Airstrikes on the Gaza Strip’s southernmost town of Rafah have killed at least 28 people as more than a million civilians sheltering in the area brace for the possibility of a full-scale Israeli ground offensive on the territory’s last place of relative safety.
As Israeli forces have expanded ground operations steadily southwards in their war against Hamas over the past four months, Rafah – situated on the border with Egypt, and home before the war to about 280,000 people – has become the last refuge for more than half of the strip’s population of 2.3 million.
Israel’s prime minister, Benjamin Netanyahu, said on Friday that he had instructed the Israel Defense Forces (IDF) and defence ministry to draw up plans for troops to enter Rafah and evacuate civilians, leading to widespread panic in the overcrowded makeshift tent camps that now cover the area.
With two-thirds of Gaza already under evacuation orders, widespread destruction throughout the coastal strip and continuing fighting, it is unclear to where such a large number of people could safely be moved. An Egyptian official told the Guardian that under no circumstances would fleeing Palestinians be allowed to cross the border into the Sinai peninsula, and any attempt to relocate them to Egyptian soil would collapse the peace deal between Egypt and Israel.

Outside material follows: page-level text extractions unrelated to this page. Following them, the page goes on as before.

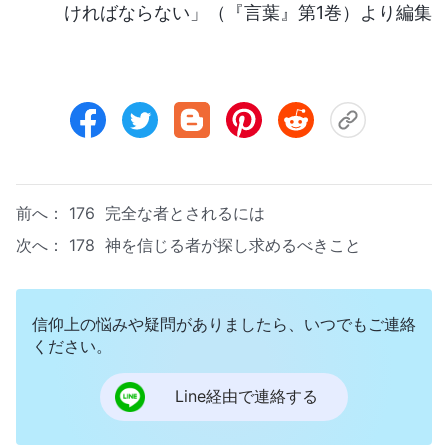
ければならない」（『言葉』第1巻）より編集
前へ：
176 完全な者とされるには
次へ：
178 神を信じる者が探し求めるべきこと
信仰上の悩みや疑問がありましたら、いつでもご連絡
ください。
Line経由で連絡する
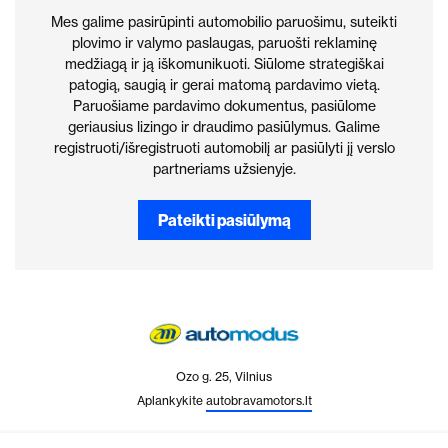
Mes galime pasirūpinti automobilio paruošimu, suteikti
plovimo ir valymo paslaugas, paruošti reklaminę
medžiagą ir ją iškomunikuoti. Siūlome strategiškai
patogią, saugią ir gerai matomą pardavimo vietą.
Paruošiame pardavimo dokumentus, pasiūlome
geriausius lizingo ir draudimo pasiūlymus. Galime
registruoti/išregistruoti automobilį ar pasiūlyti jį verslo
partneriams užsienyje.
Pateikti pasiūlymą
Ozo g. 25, Vilnius
Aplankykite
autobravamotors.lt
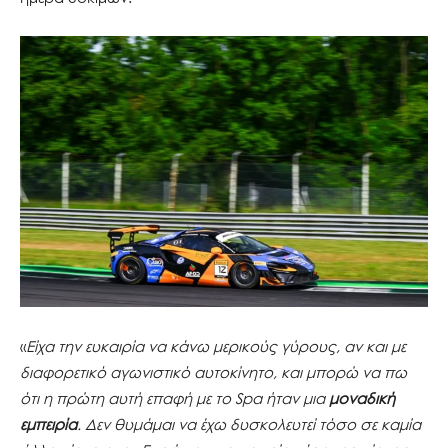
«
Είχα την ευκαιρία να κάνω μερικούς γύρους, αν και με
διαφορετικό αγωνιστικό αυτοκίνητο, και μπορώ να πω
ότι η πρώτη αυτή επαφή με το
Spa
ήταν μια
μοναδική
εμπειρία
. Δεν θυμάμαι να έχω δυσκολευτεί τόσο σε καμία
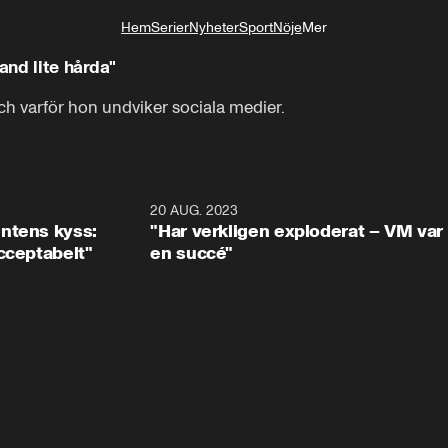
Hem
Serier
Nyheter
Sport
Nöje
Mer
Livsstil
and lite hårda"
ch varför hon undviker sociala medier.
0:28
20 AUG. 2023
10:3
ntens kyss:
"Har verkligen exploderat – VM var
cceptabelt"
en succé"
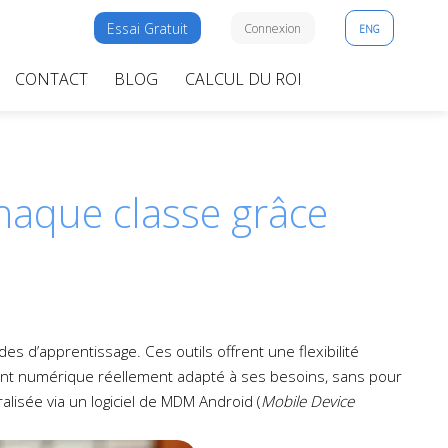
Essai Gratuit
Connexion
ENG
CONTACT
BLOG
CALCUL DU ROI
haque classe grâce
s d’apprentissage. Ces outils offrent une flexibilité
nt numérique réellement adapté à ses besoins, sans pour
alisée via un logiciel de MDM Android (
Mobile Device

A doctor at a UN-run clinic in Rafah said: “I encountered an elderly woman who was looking for a wheelchair for her disabled husband. She said: ‘If I can’t get this chair for my husband, it will be our end. With the occupation in Gaza, how can I take him to Sinai? I cannot leave him alone in Gaza.’”
Israel has carried out airstrikes in Rafah almost daily, even after telling civilians in recent weeks to seek shelter there from fierce ground combat in Khan Younis, just to the north.
Three airstrikes on homes in the Rafah area killed 28 people overnight into Saturday, according to a health official and Associated Press journalists who saw the bodies arriving at hospitals. The strikes killed members of three families, including 10 children, the youngest three months old.
Israel’s threats of a full-scale attack on Rafah – designed to put pressure on the Hamas leadership, which is believed to be hiding in tunnels in the area – have not yet been realised, and Netanyahu did not provide details or a timeline in his announcement.
He has, however, implied the operation is inevitable, and appears ready to push ahead despite mounting warnings from aid agencies and the international community that a Rafah offensive would be a “bloodbath”.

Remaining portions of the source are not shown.